=== Task details ===
Beginning with the line that contains "Professioni", transcribe the rest of the listing below exactly, including its last line, and exclude any pictures.

=== Records to process ===
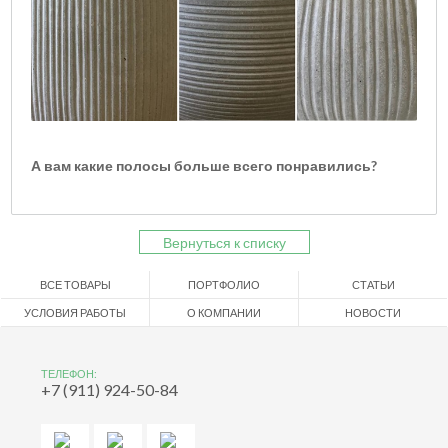
А вам какие полосы больше всего понравились?
Вернуться к списку
ВСЕ ТОВАРЫ
ПОРТФОЛИО
СТАТЬИ
УСЛОВИЯ РАБОТЫ
О КОМПАНИИ
НОВОСТИ
ТЕЛЕФОН:
+7 (911) 924-50-84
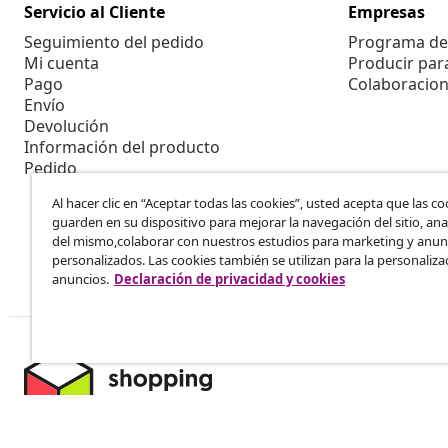
Servicio al Cliente
Empresas
Seguimiento del pedido
Programa de 
Mi cuenta
Producir par
Pago
Colaboracion
Envío
Devolución
Información del producto
Pedido
Al hacer clic en “Aceptar todas las cookies”, usted acepta que las co
guarden en su dispositivo para mejorar la navegación del sitio, anal
del mismo,colaborar con nuestros estudios para marketing y anun
personalizados. Las cookies también se utilizan para la personaliza
anuncios.
Declaración de privacidad y cookies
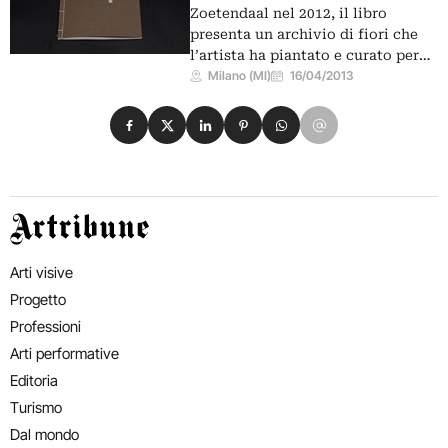
Zoetendaal nel 2012, il libro
presenta un archivio di fiori che
l’artista ha piantato e curato per…
Milano (MI)
16/04/2013
Condividi su Facebook
Condividi su X
Condividi su LinkedIn
Condividi su Pinterest
Condividi su WhatsApp
Condividi su Email
Artribune
Arti visive
Progetto
Professioni
Arti performative
Editoria
Turismo
Dal mondo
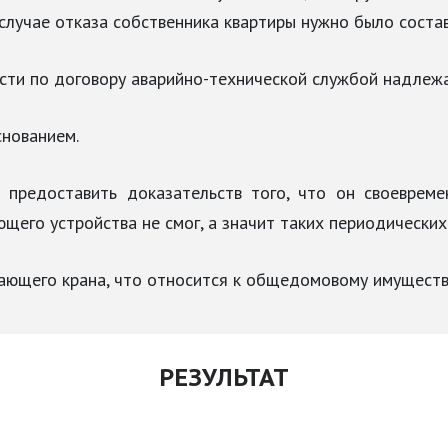
 случае отказа собственника квартиры нужно было соста
ности по договору аварийно-технической службой надлеж
снованием.
о предоставить доказательств того, что он своеврем
щего устройства не смог, а значит таких периодических
ающего крана, что относится к общедомовому имуществ
РЕЗУЛЬТАТ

=== Answer section ===
Professioni
Arti performative
Editoria
Turismo
Dal mondo
 случае отказа собственника квартиры нужно было соста
ности по договору аварийно-технической службой надлеж
снованием.
о предоставить доказательств того, что он своеврем
щего устройства не смог, а значит таких периодических
ающего крана, что относится к общедомовому имуществ
РЕЗУЛЬТАТ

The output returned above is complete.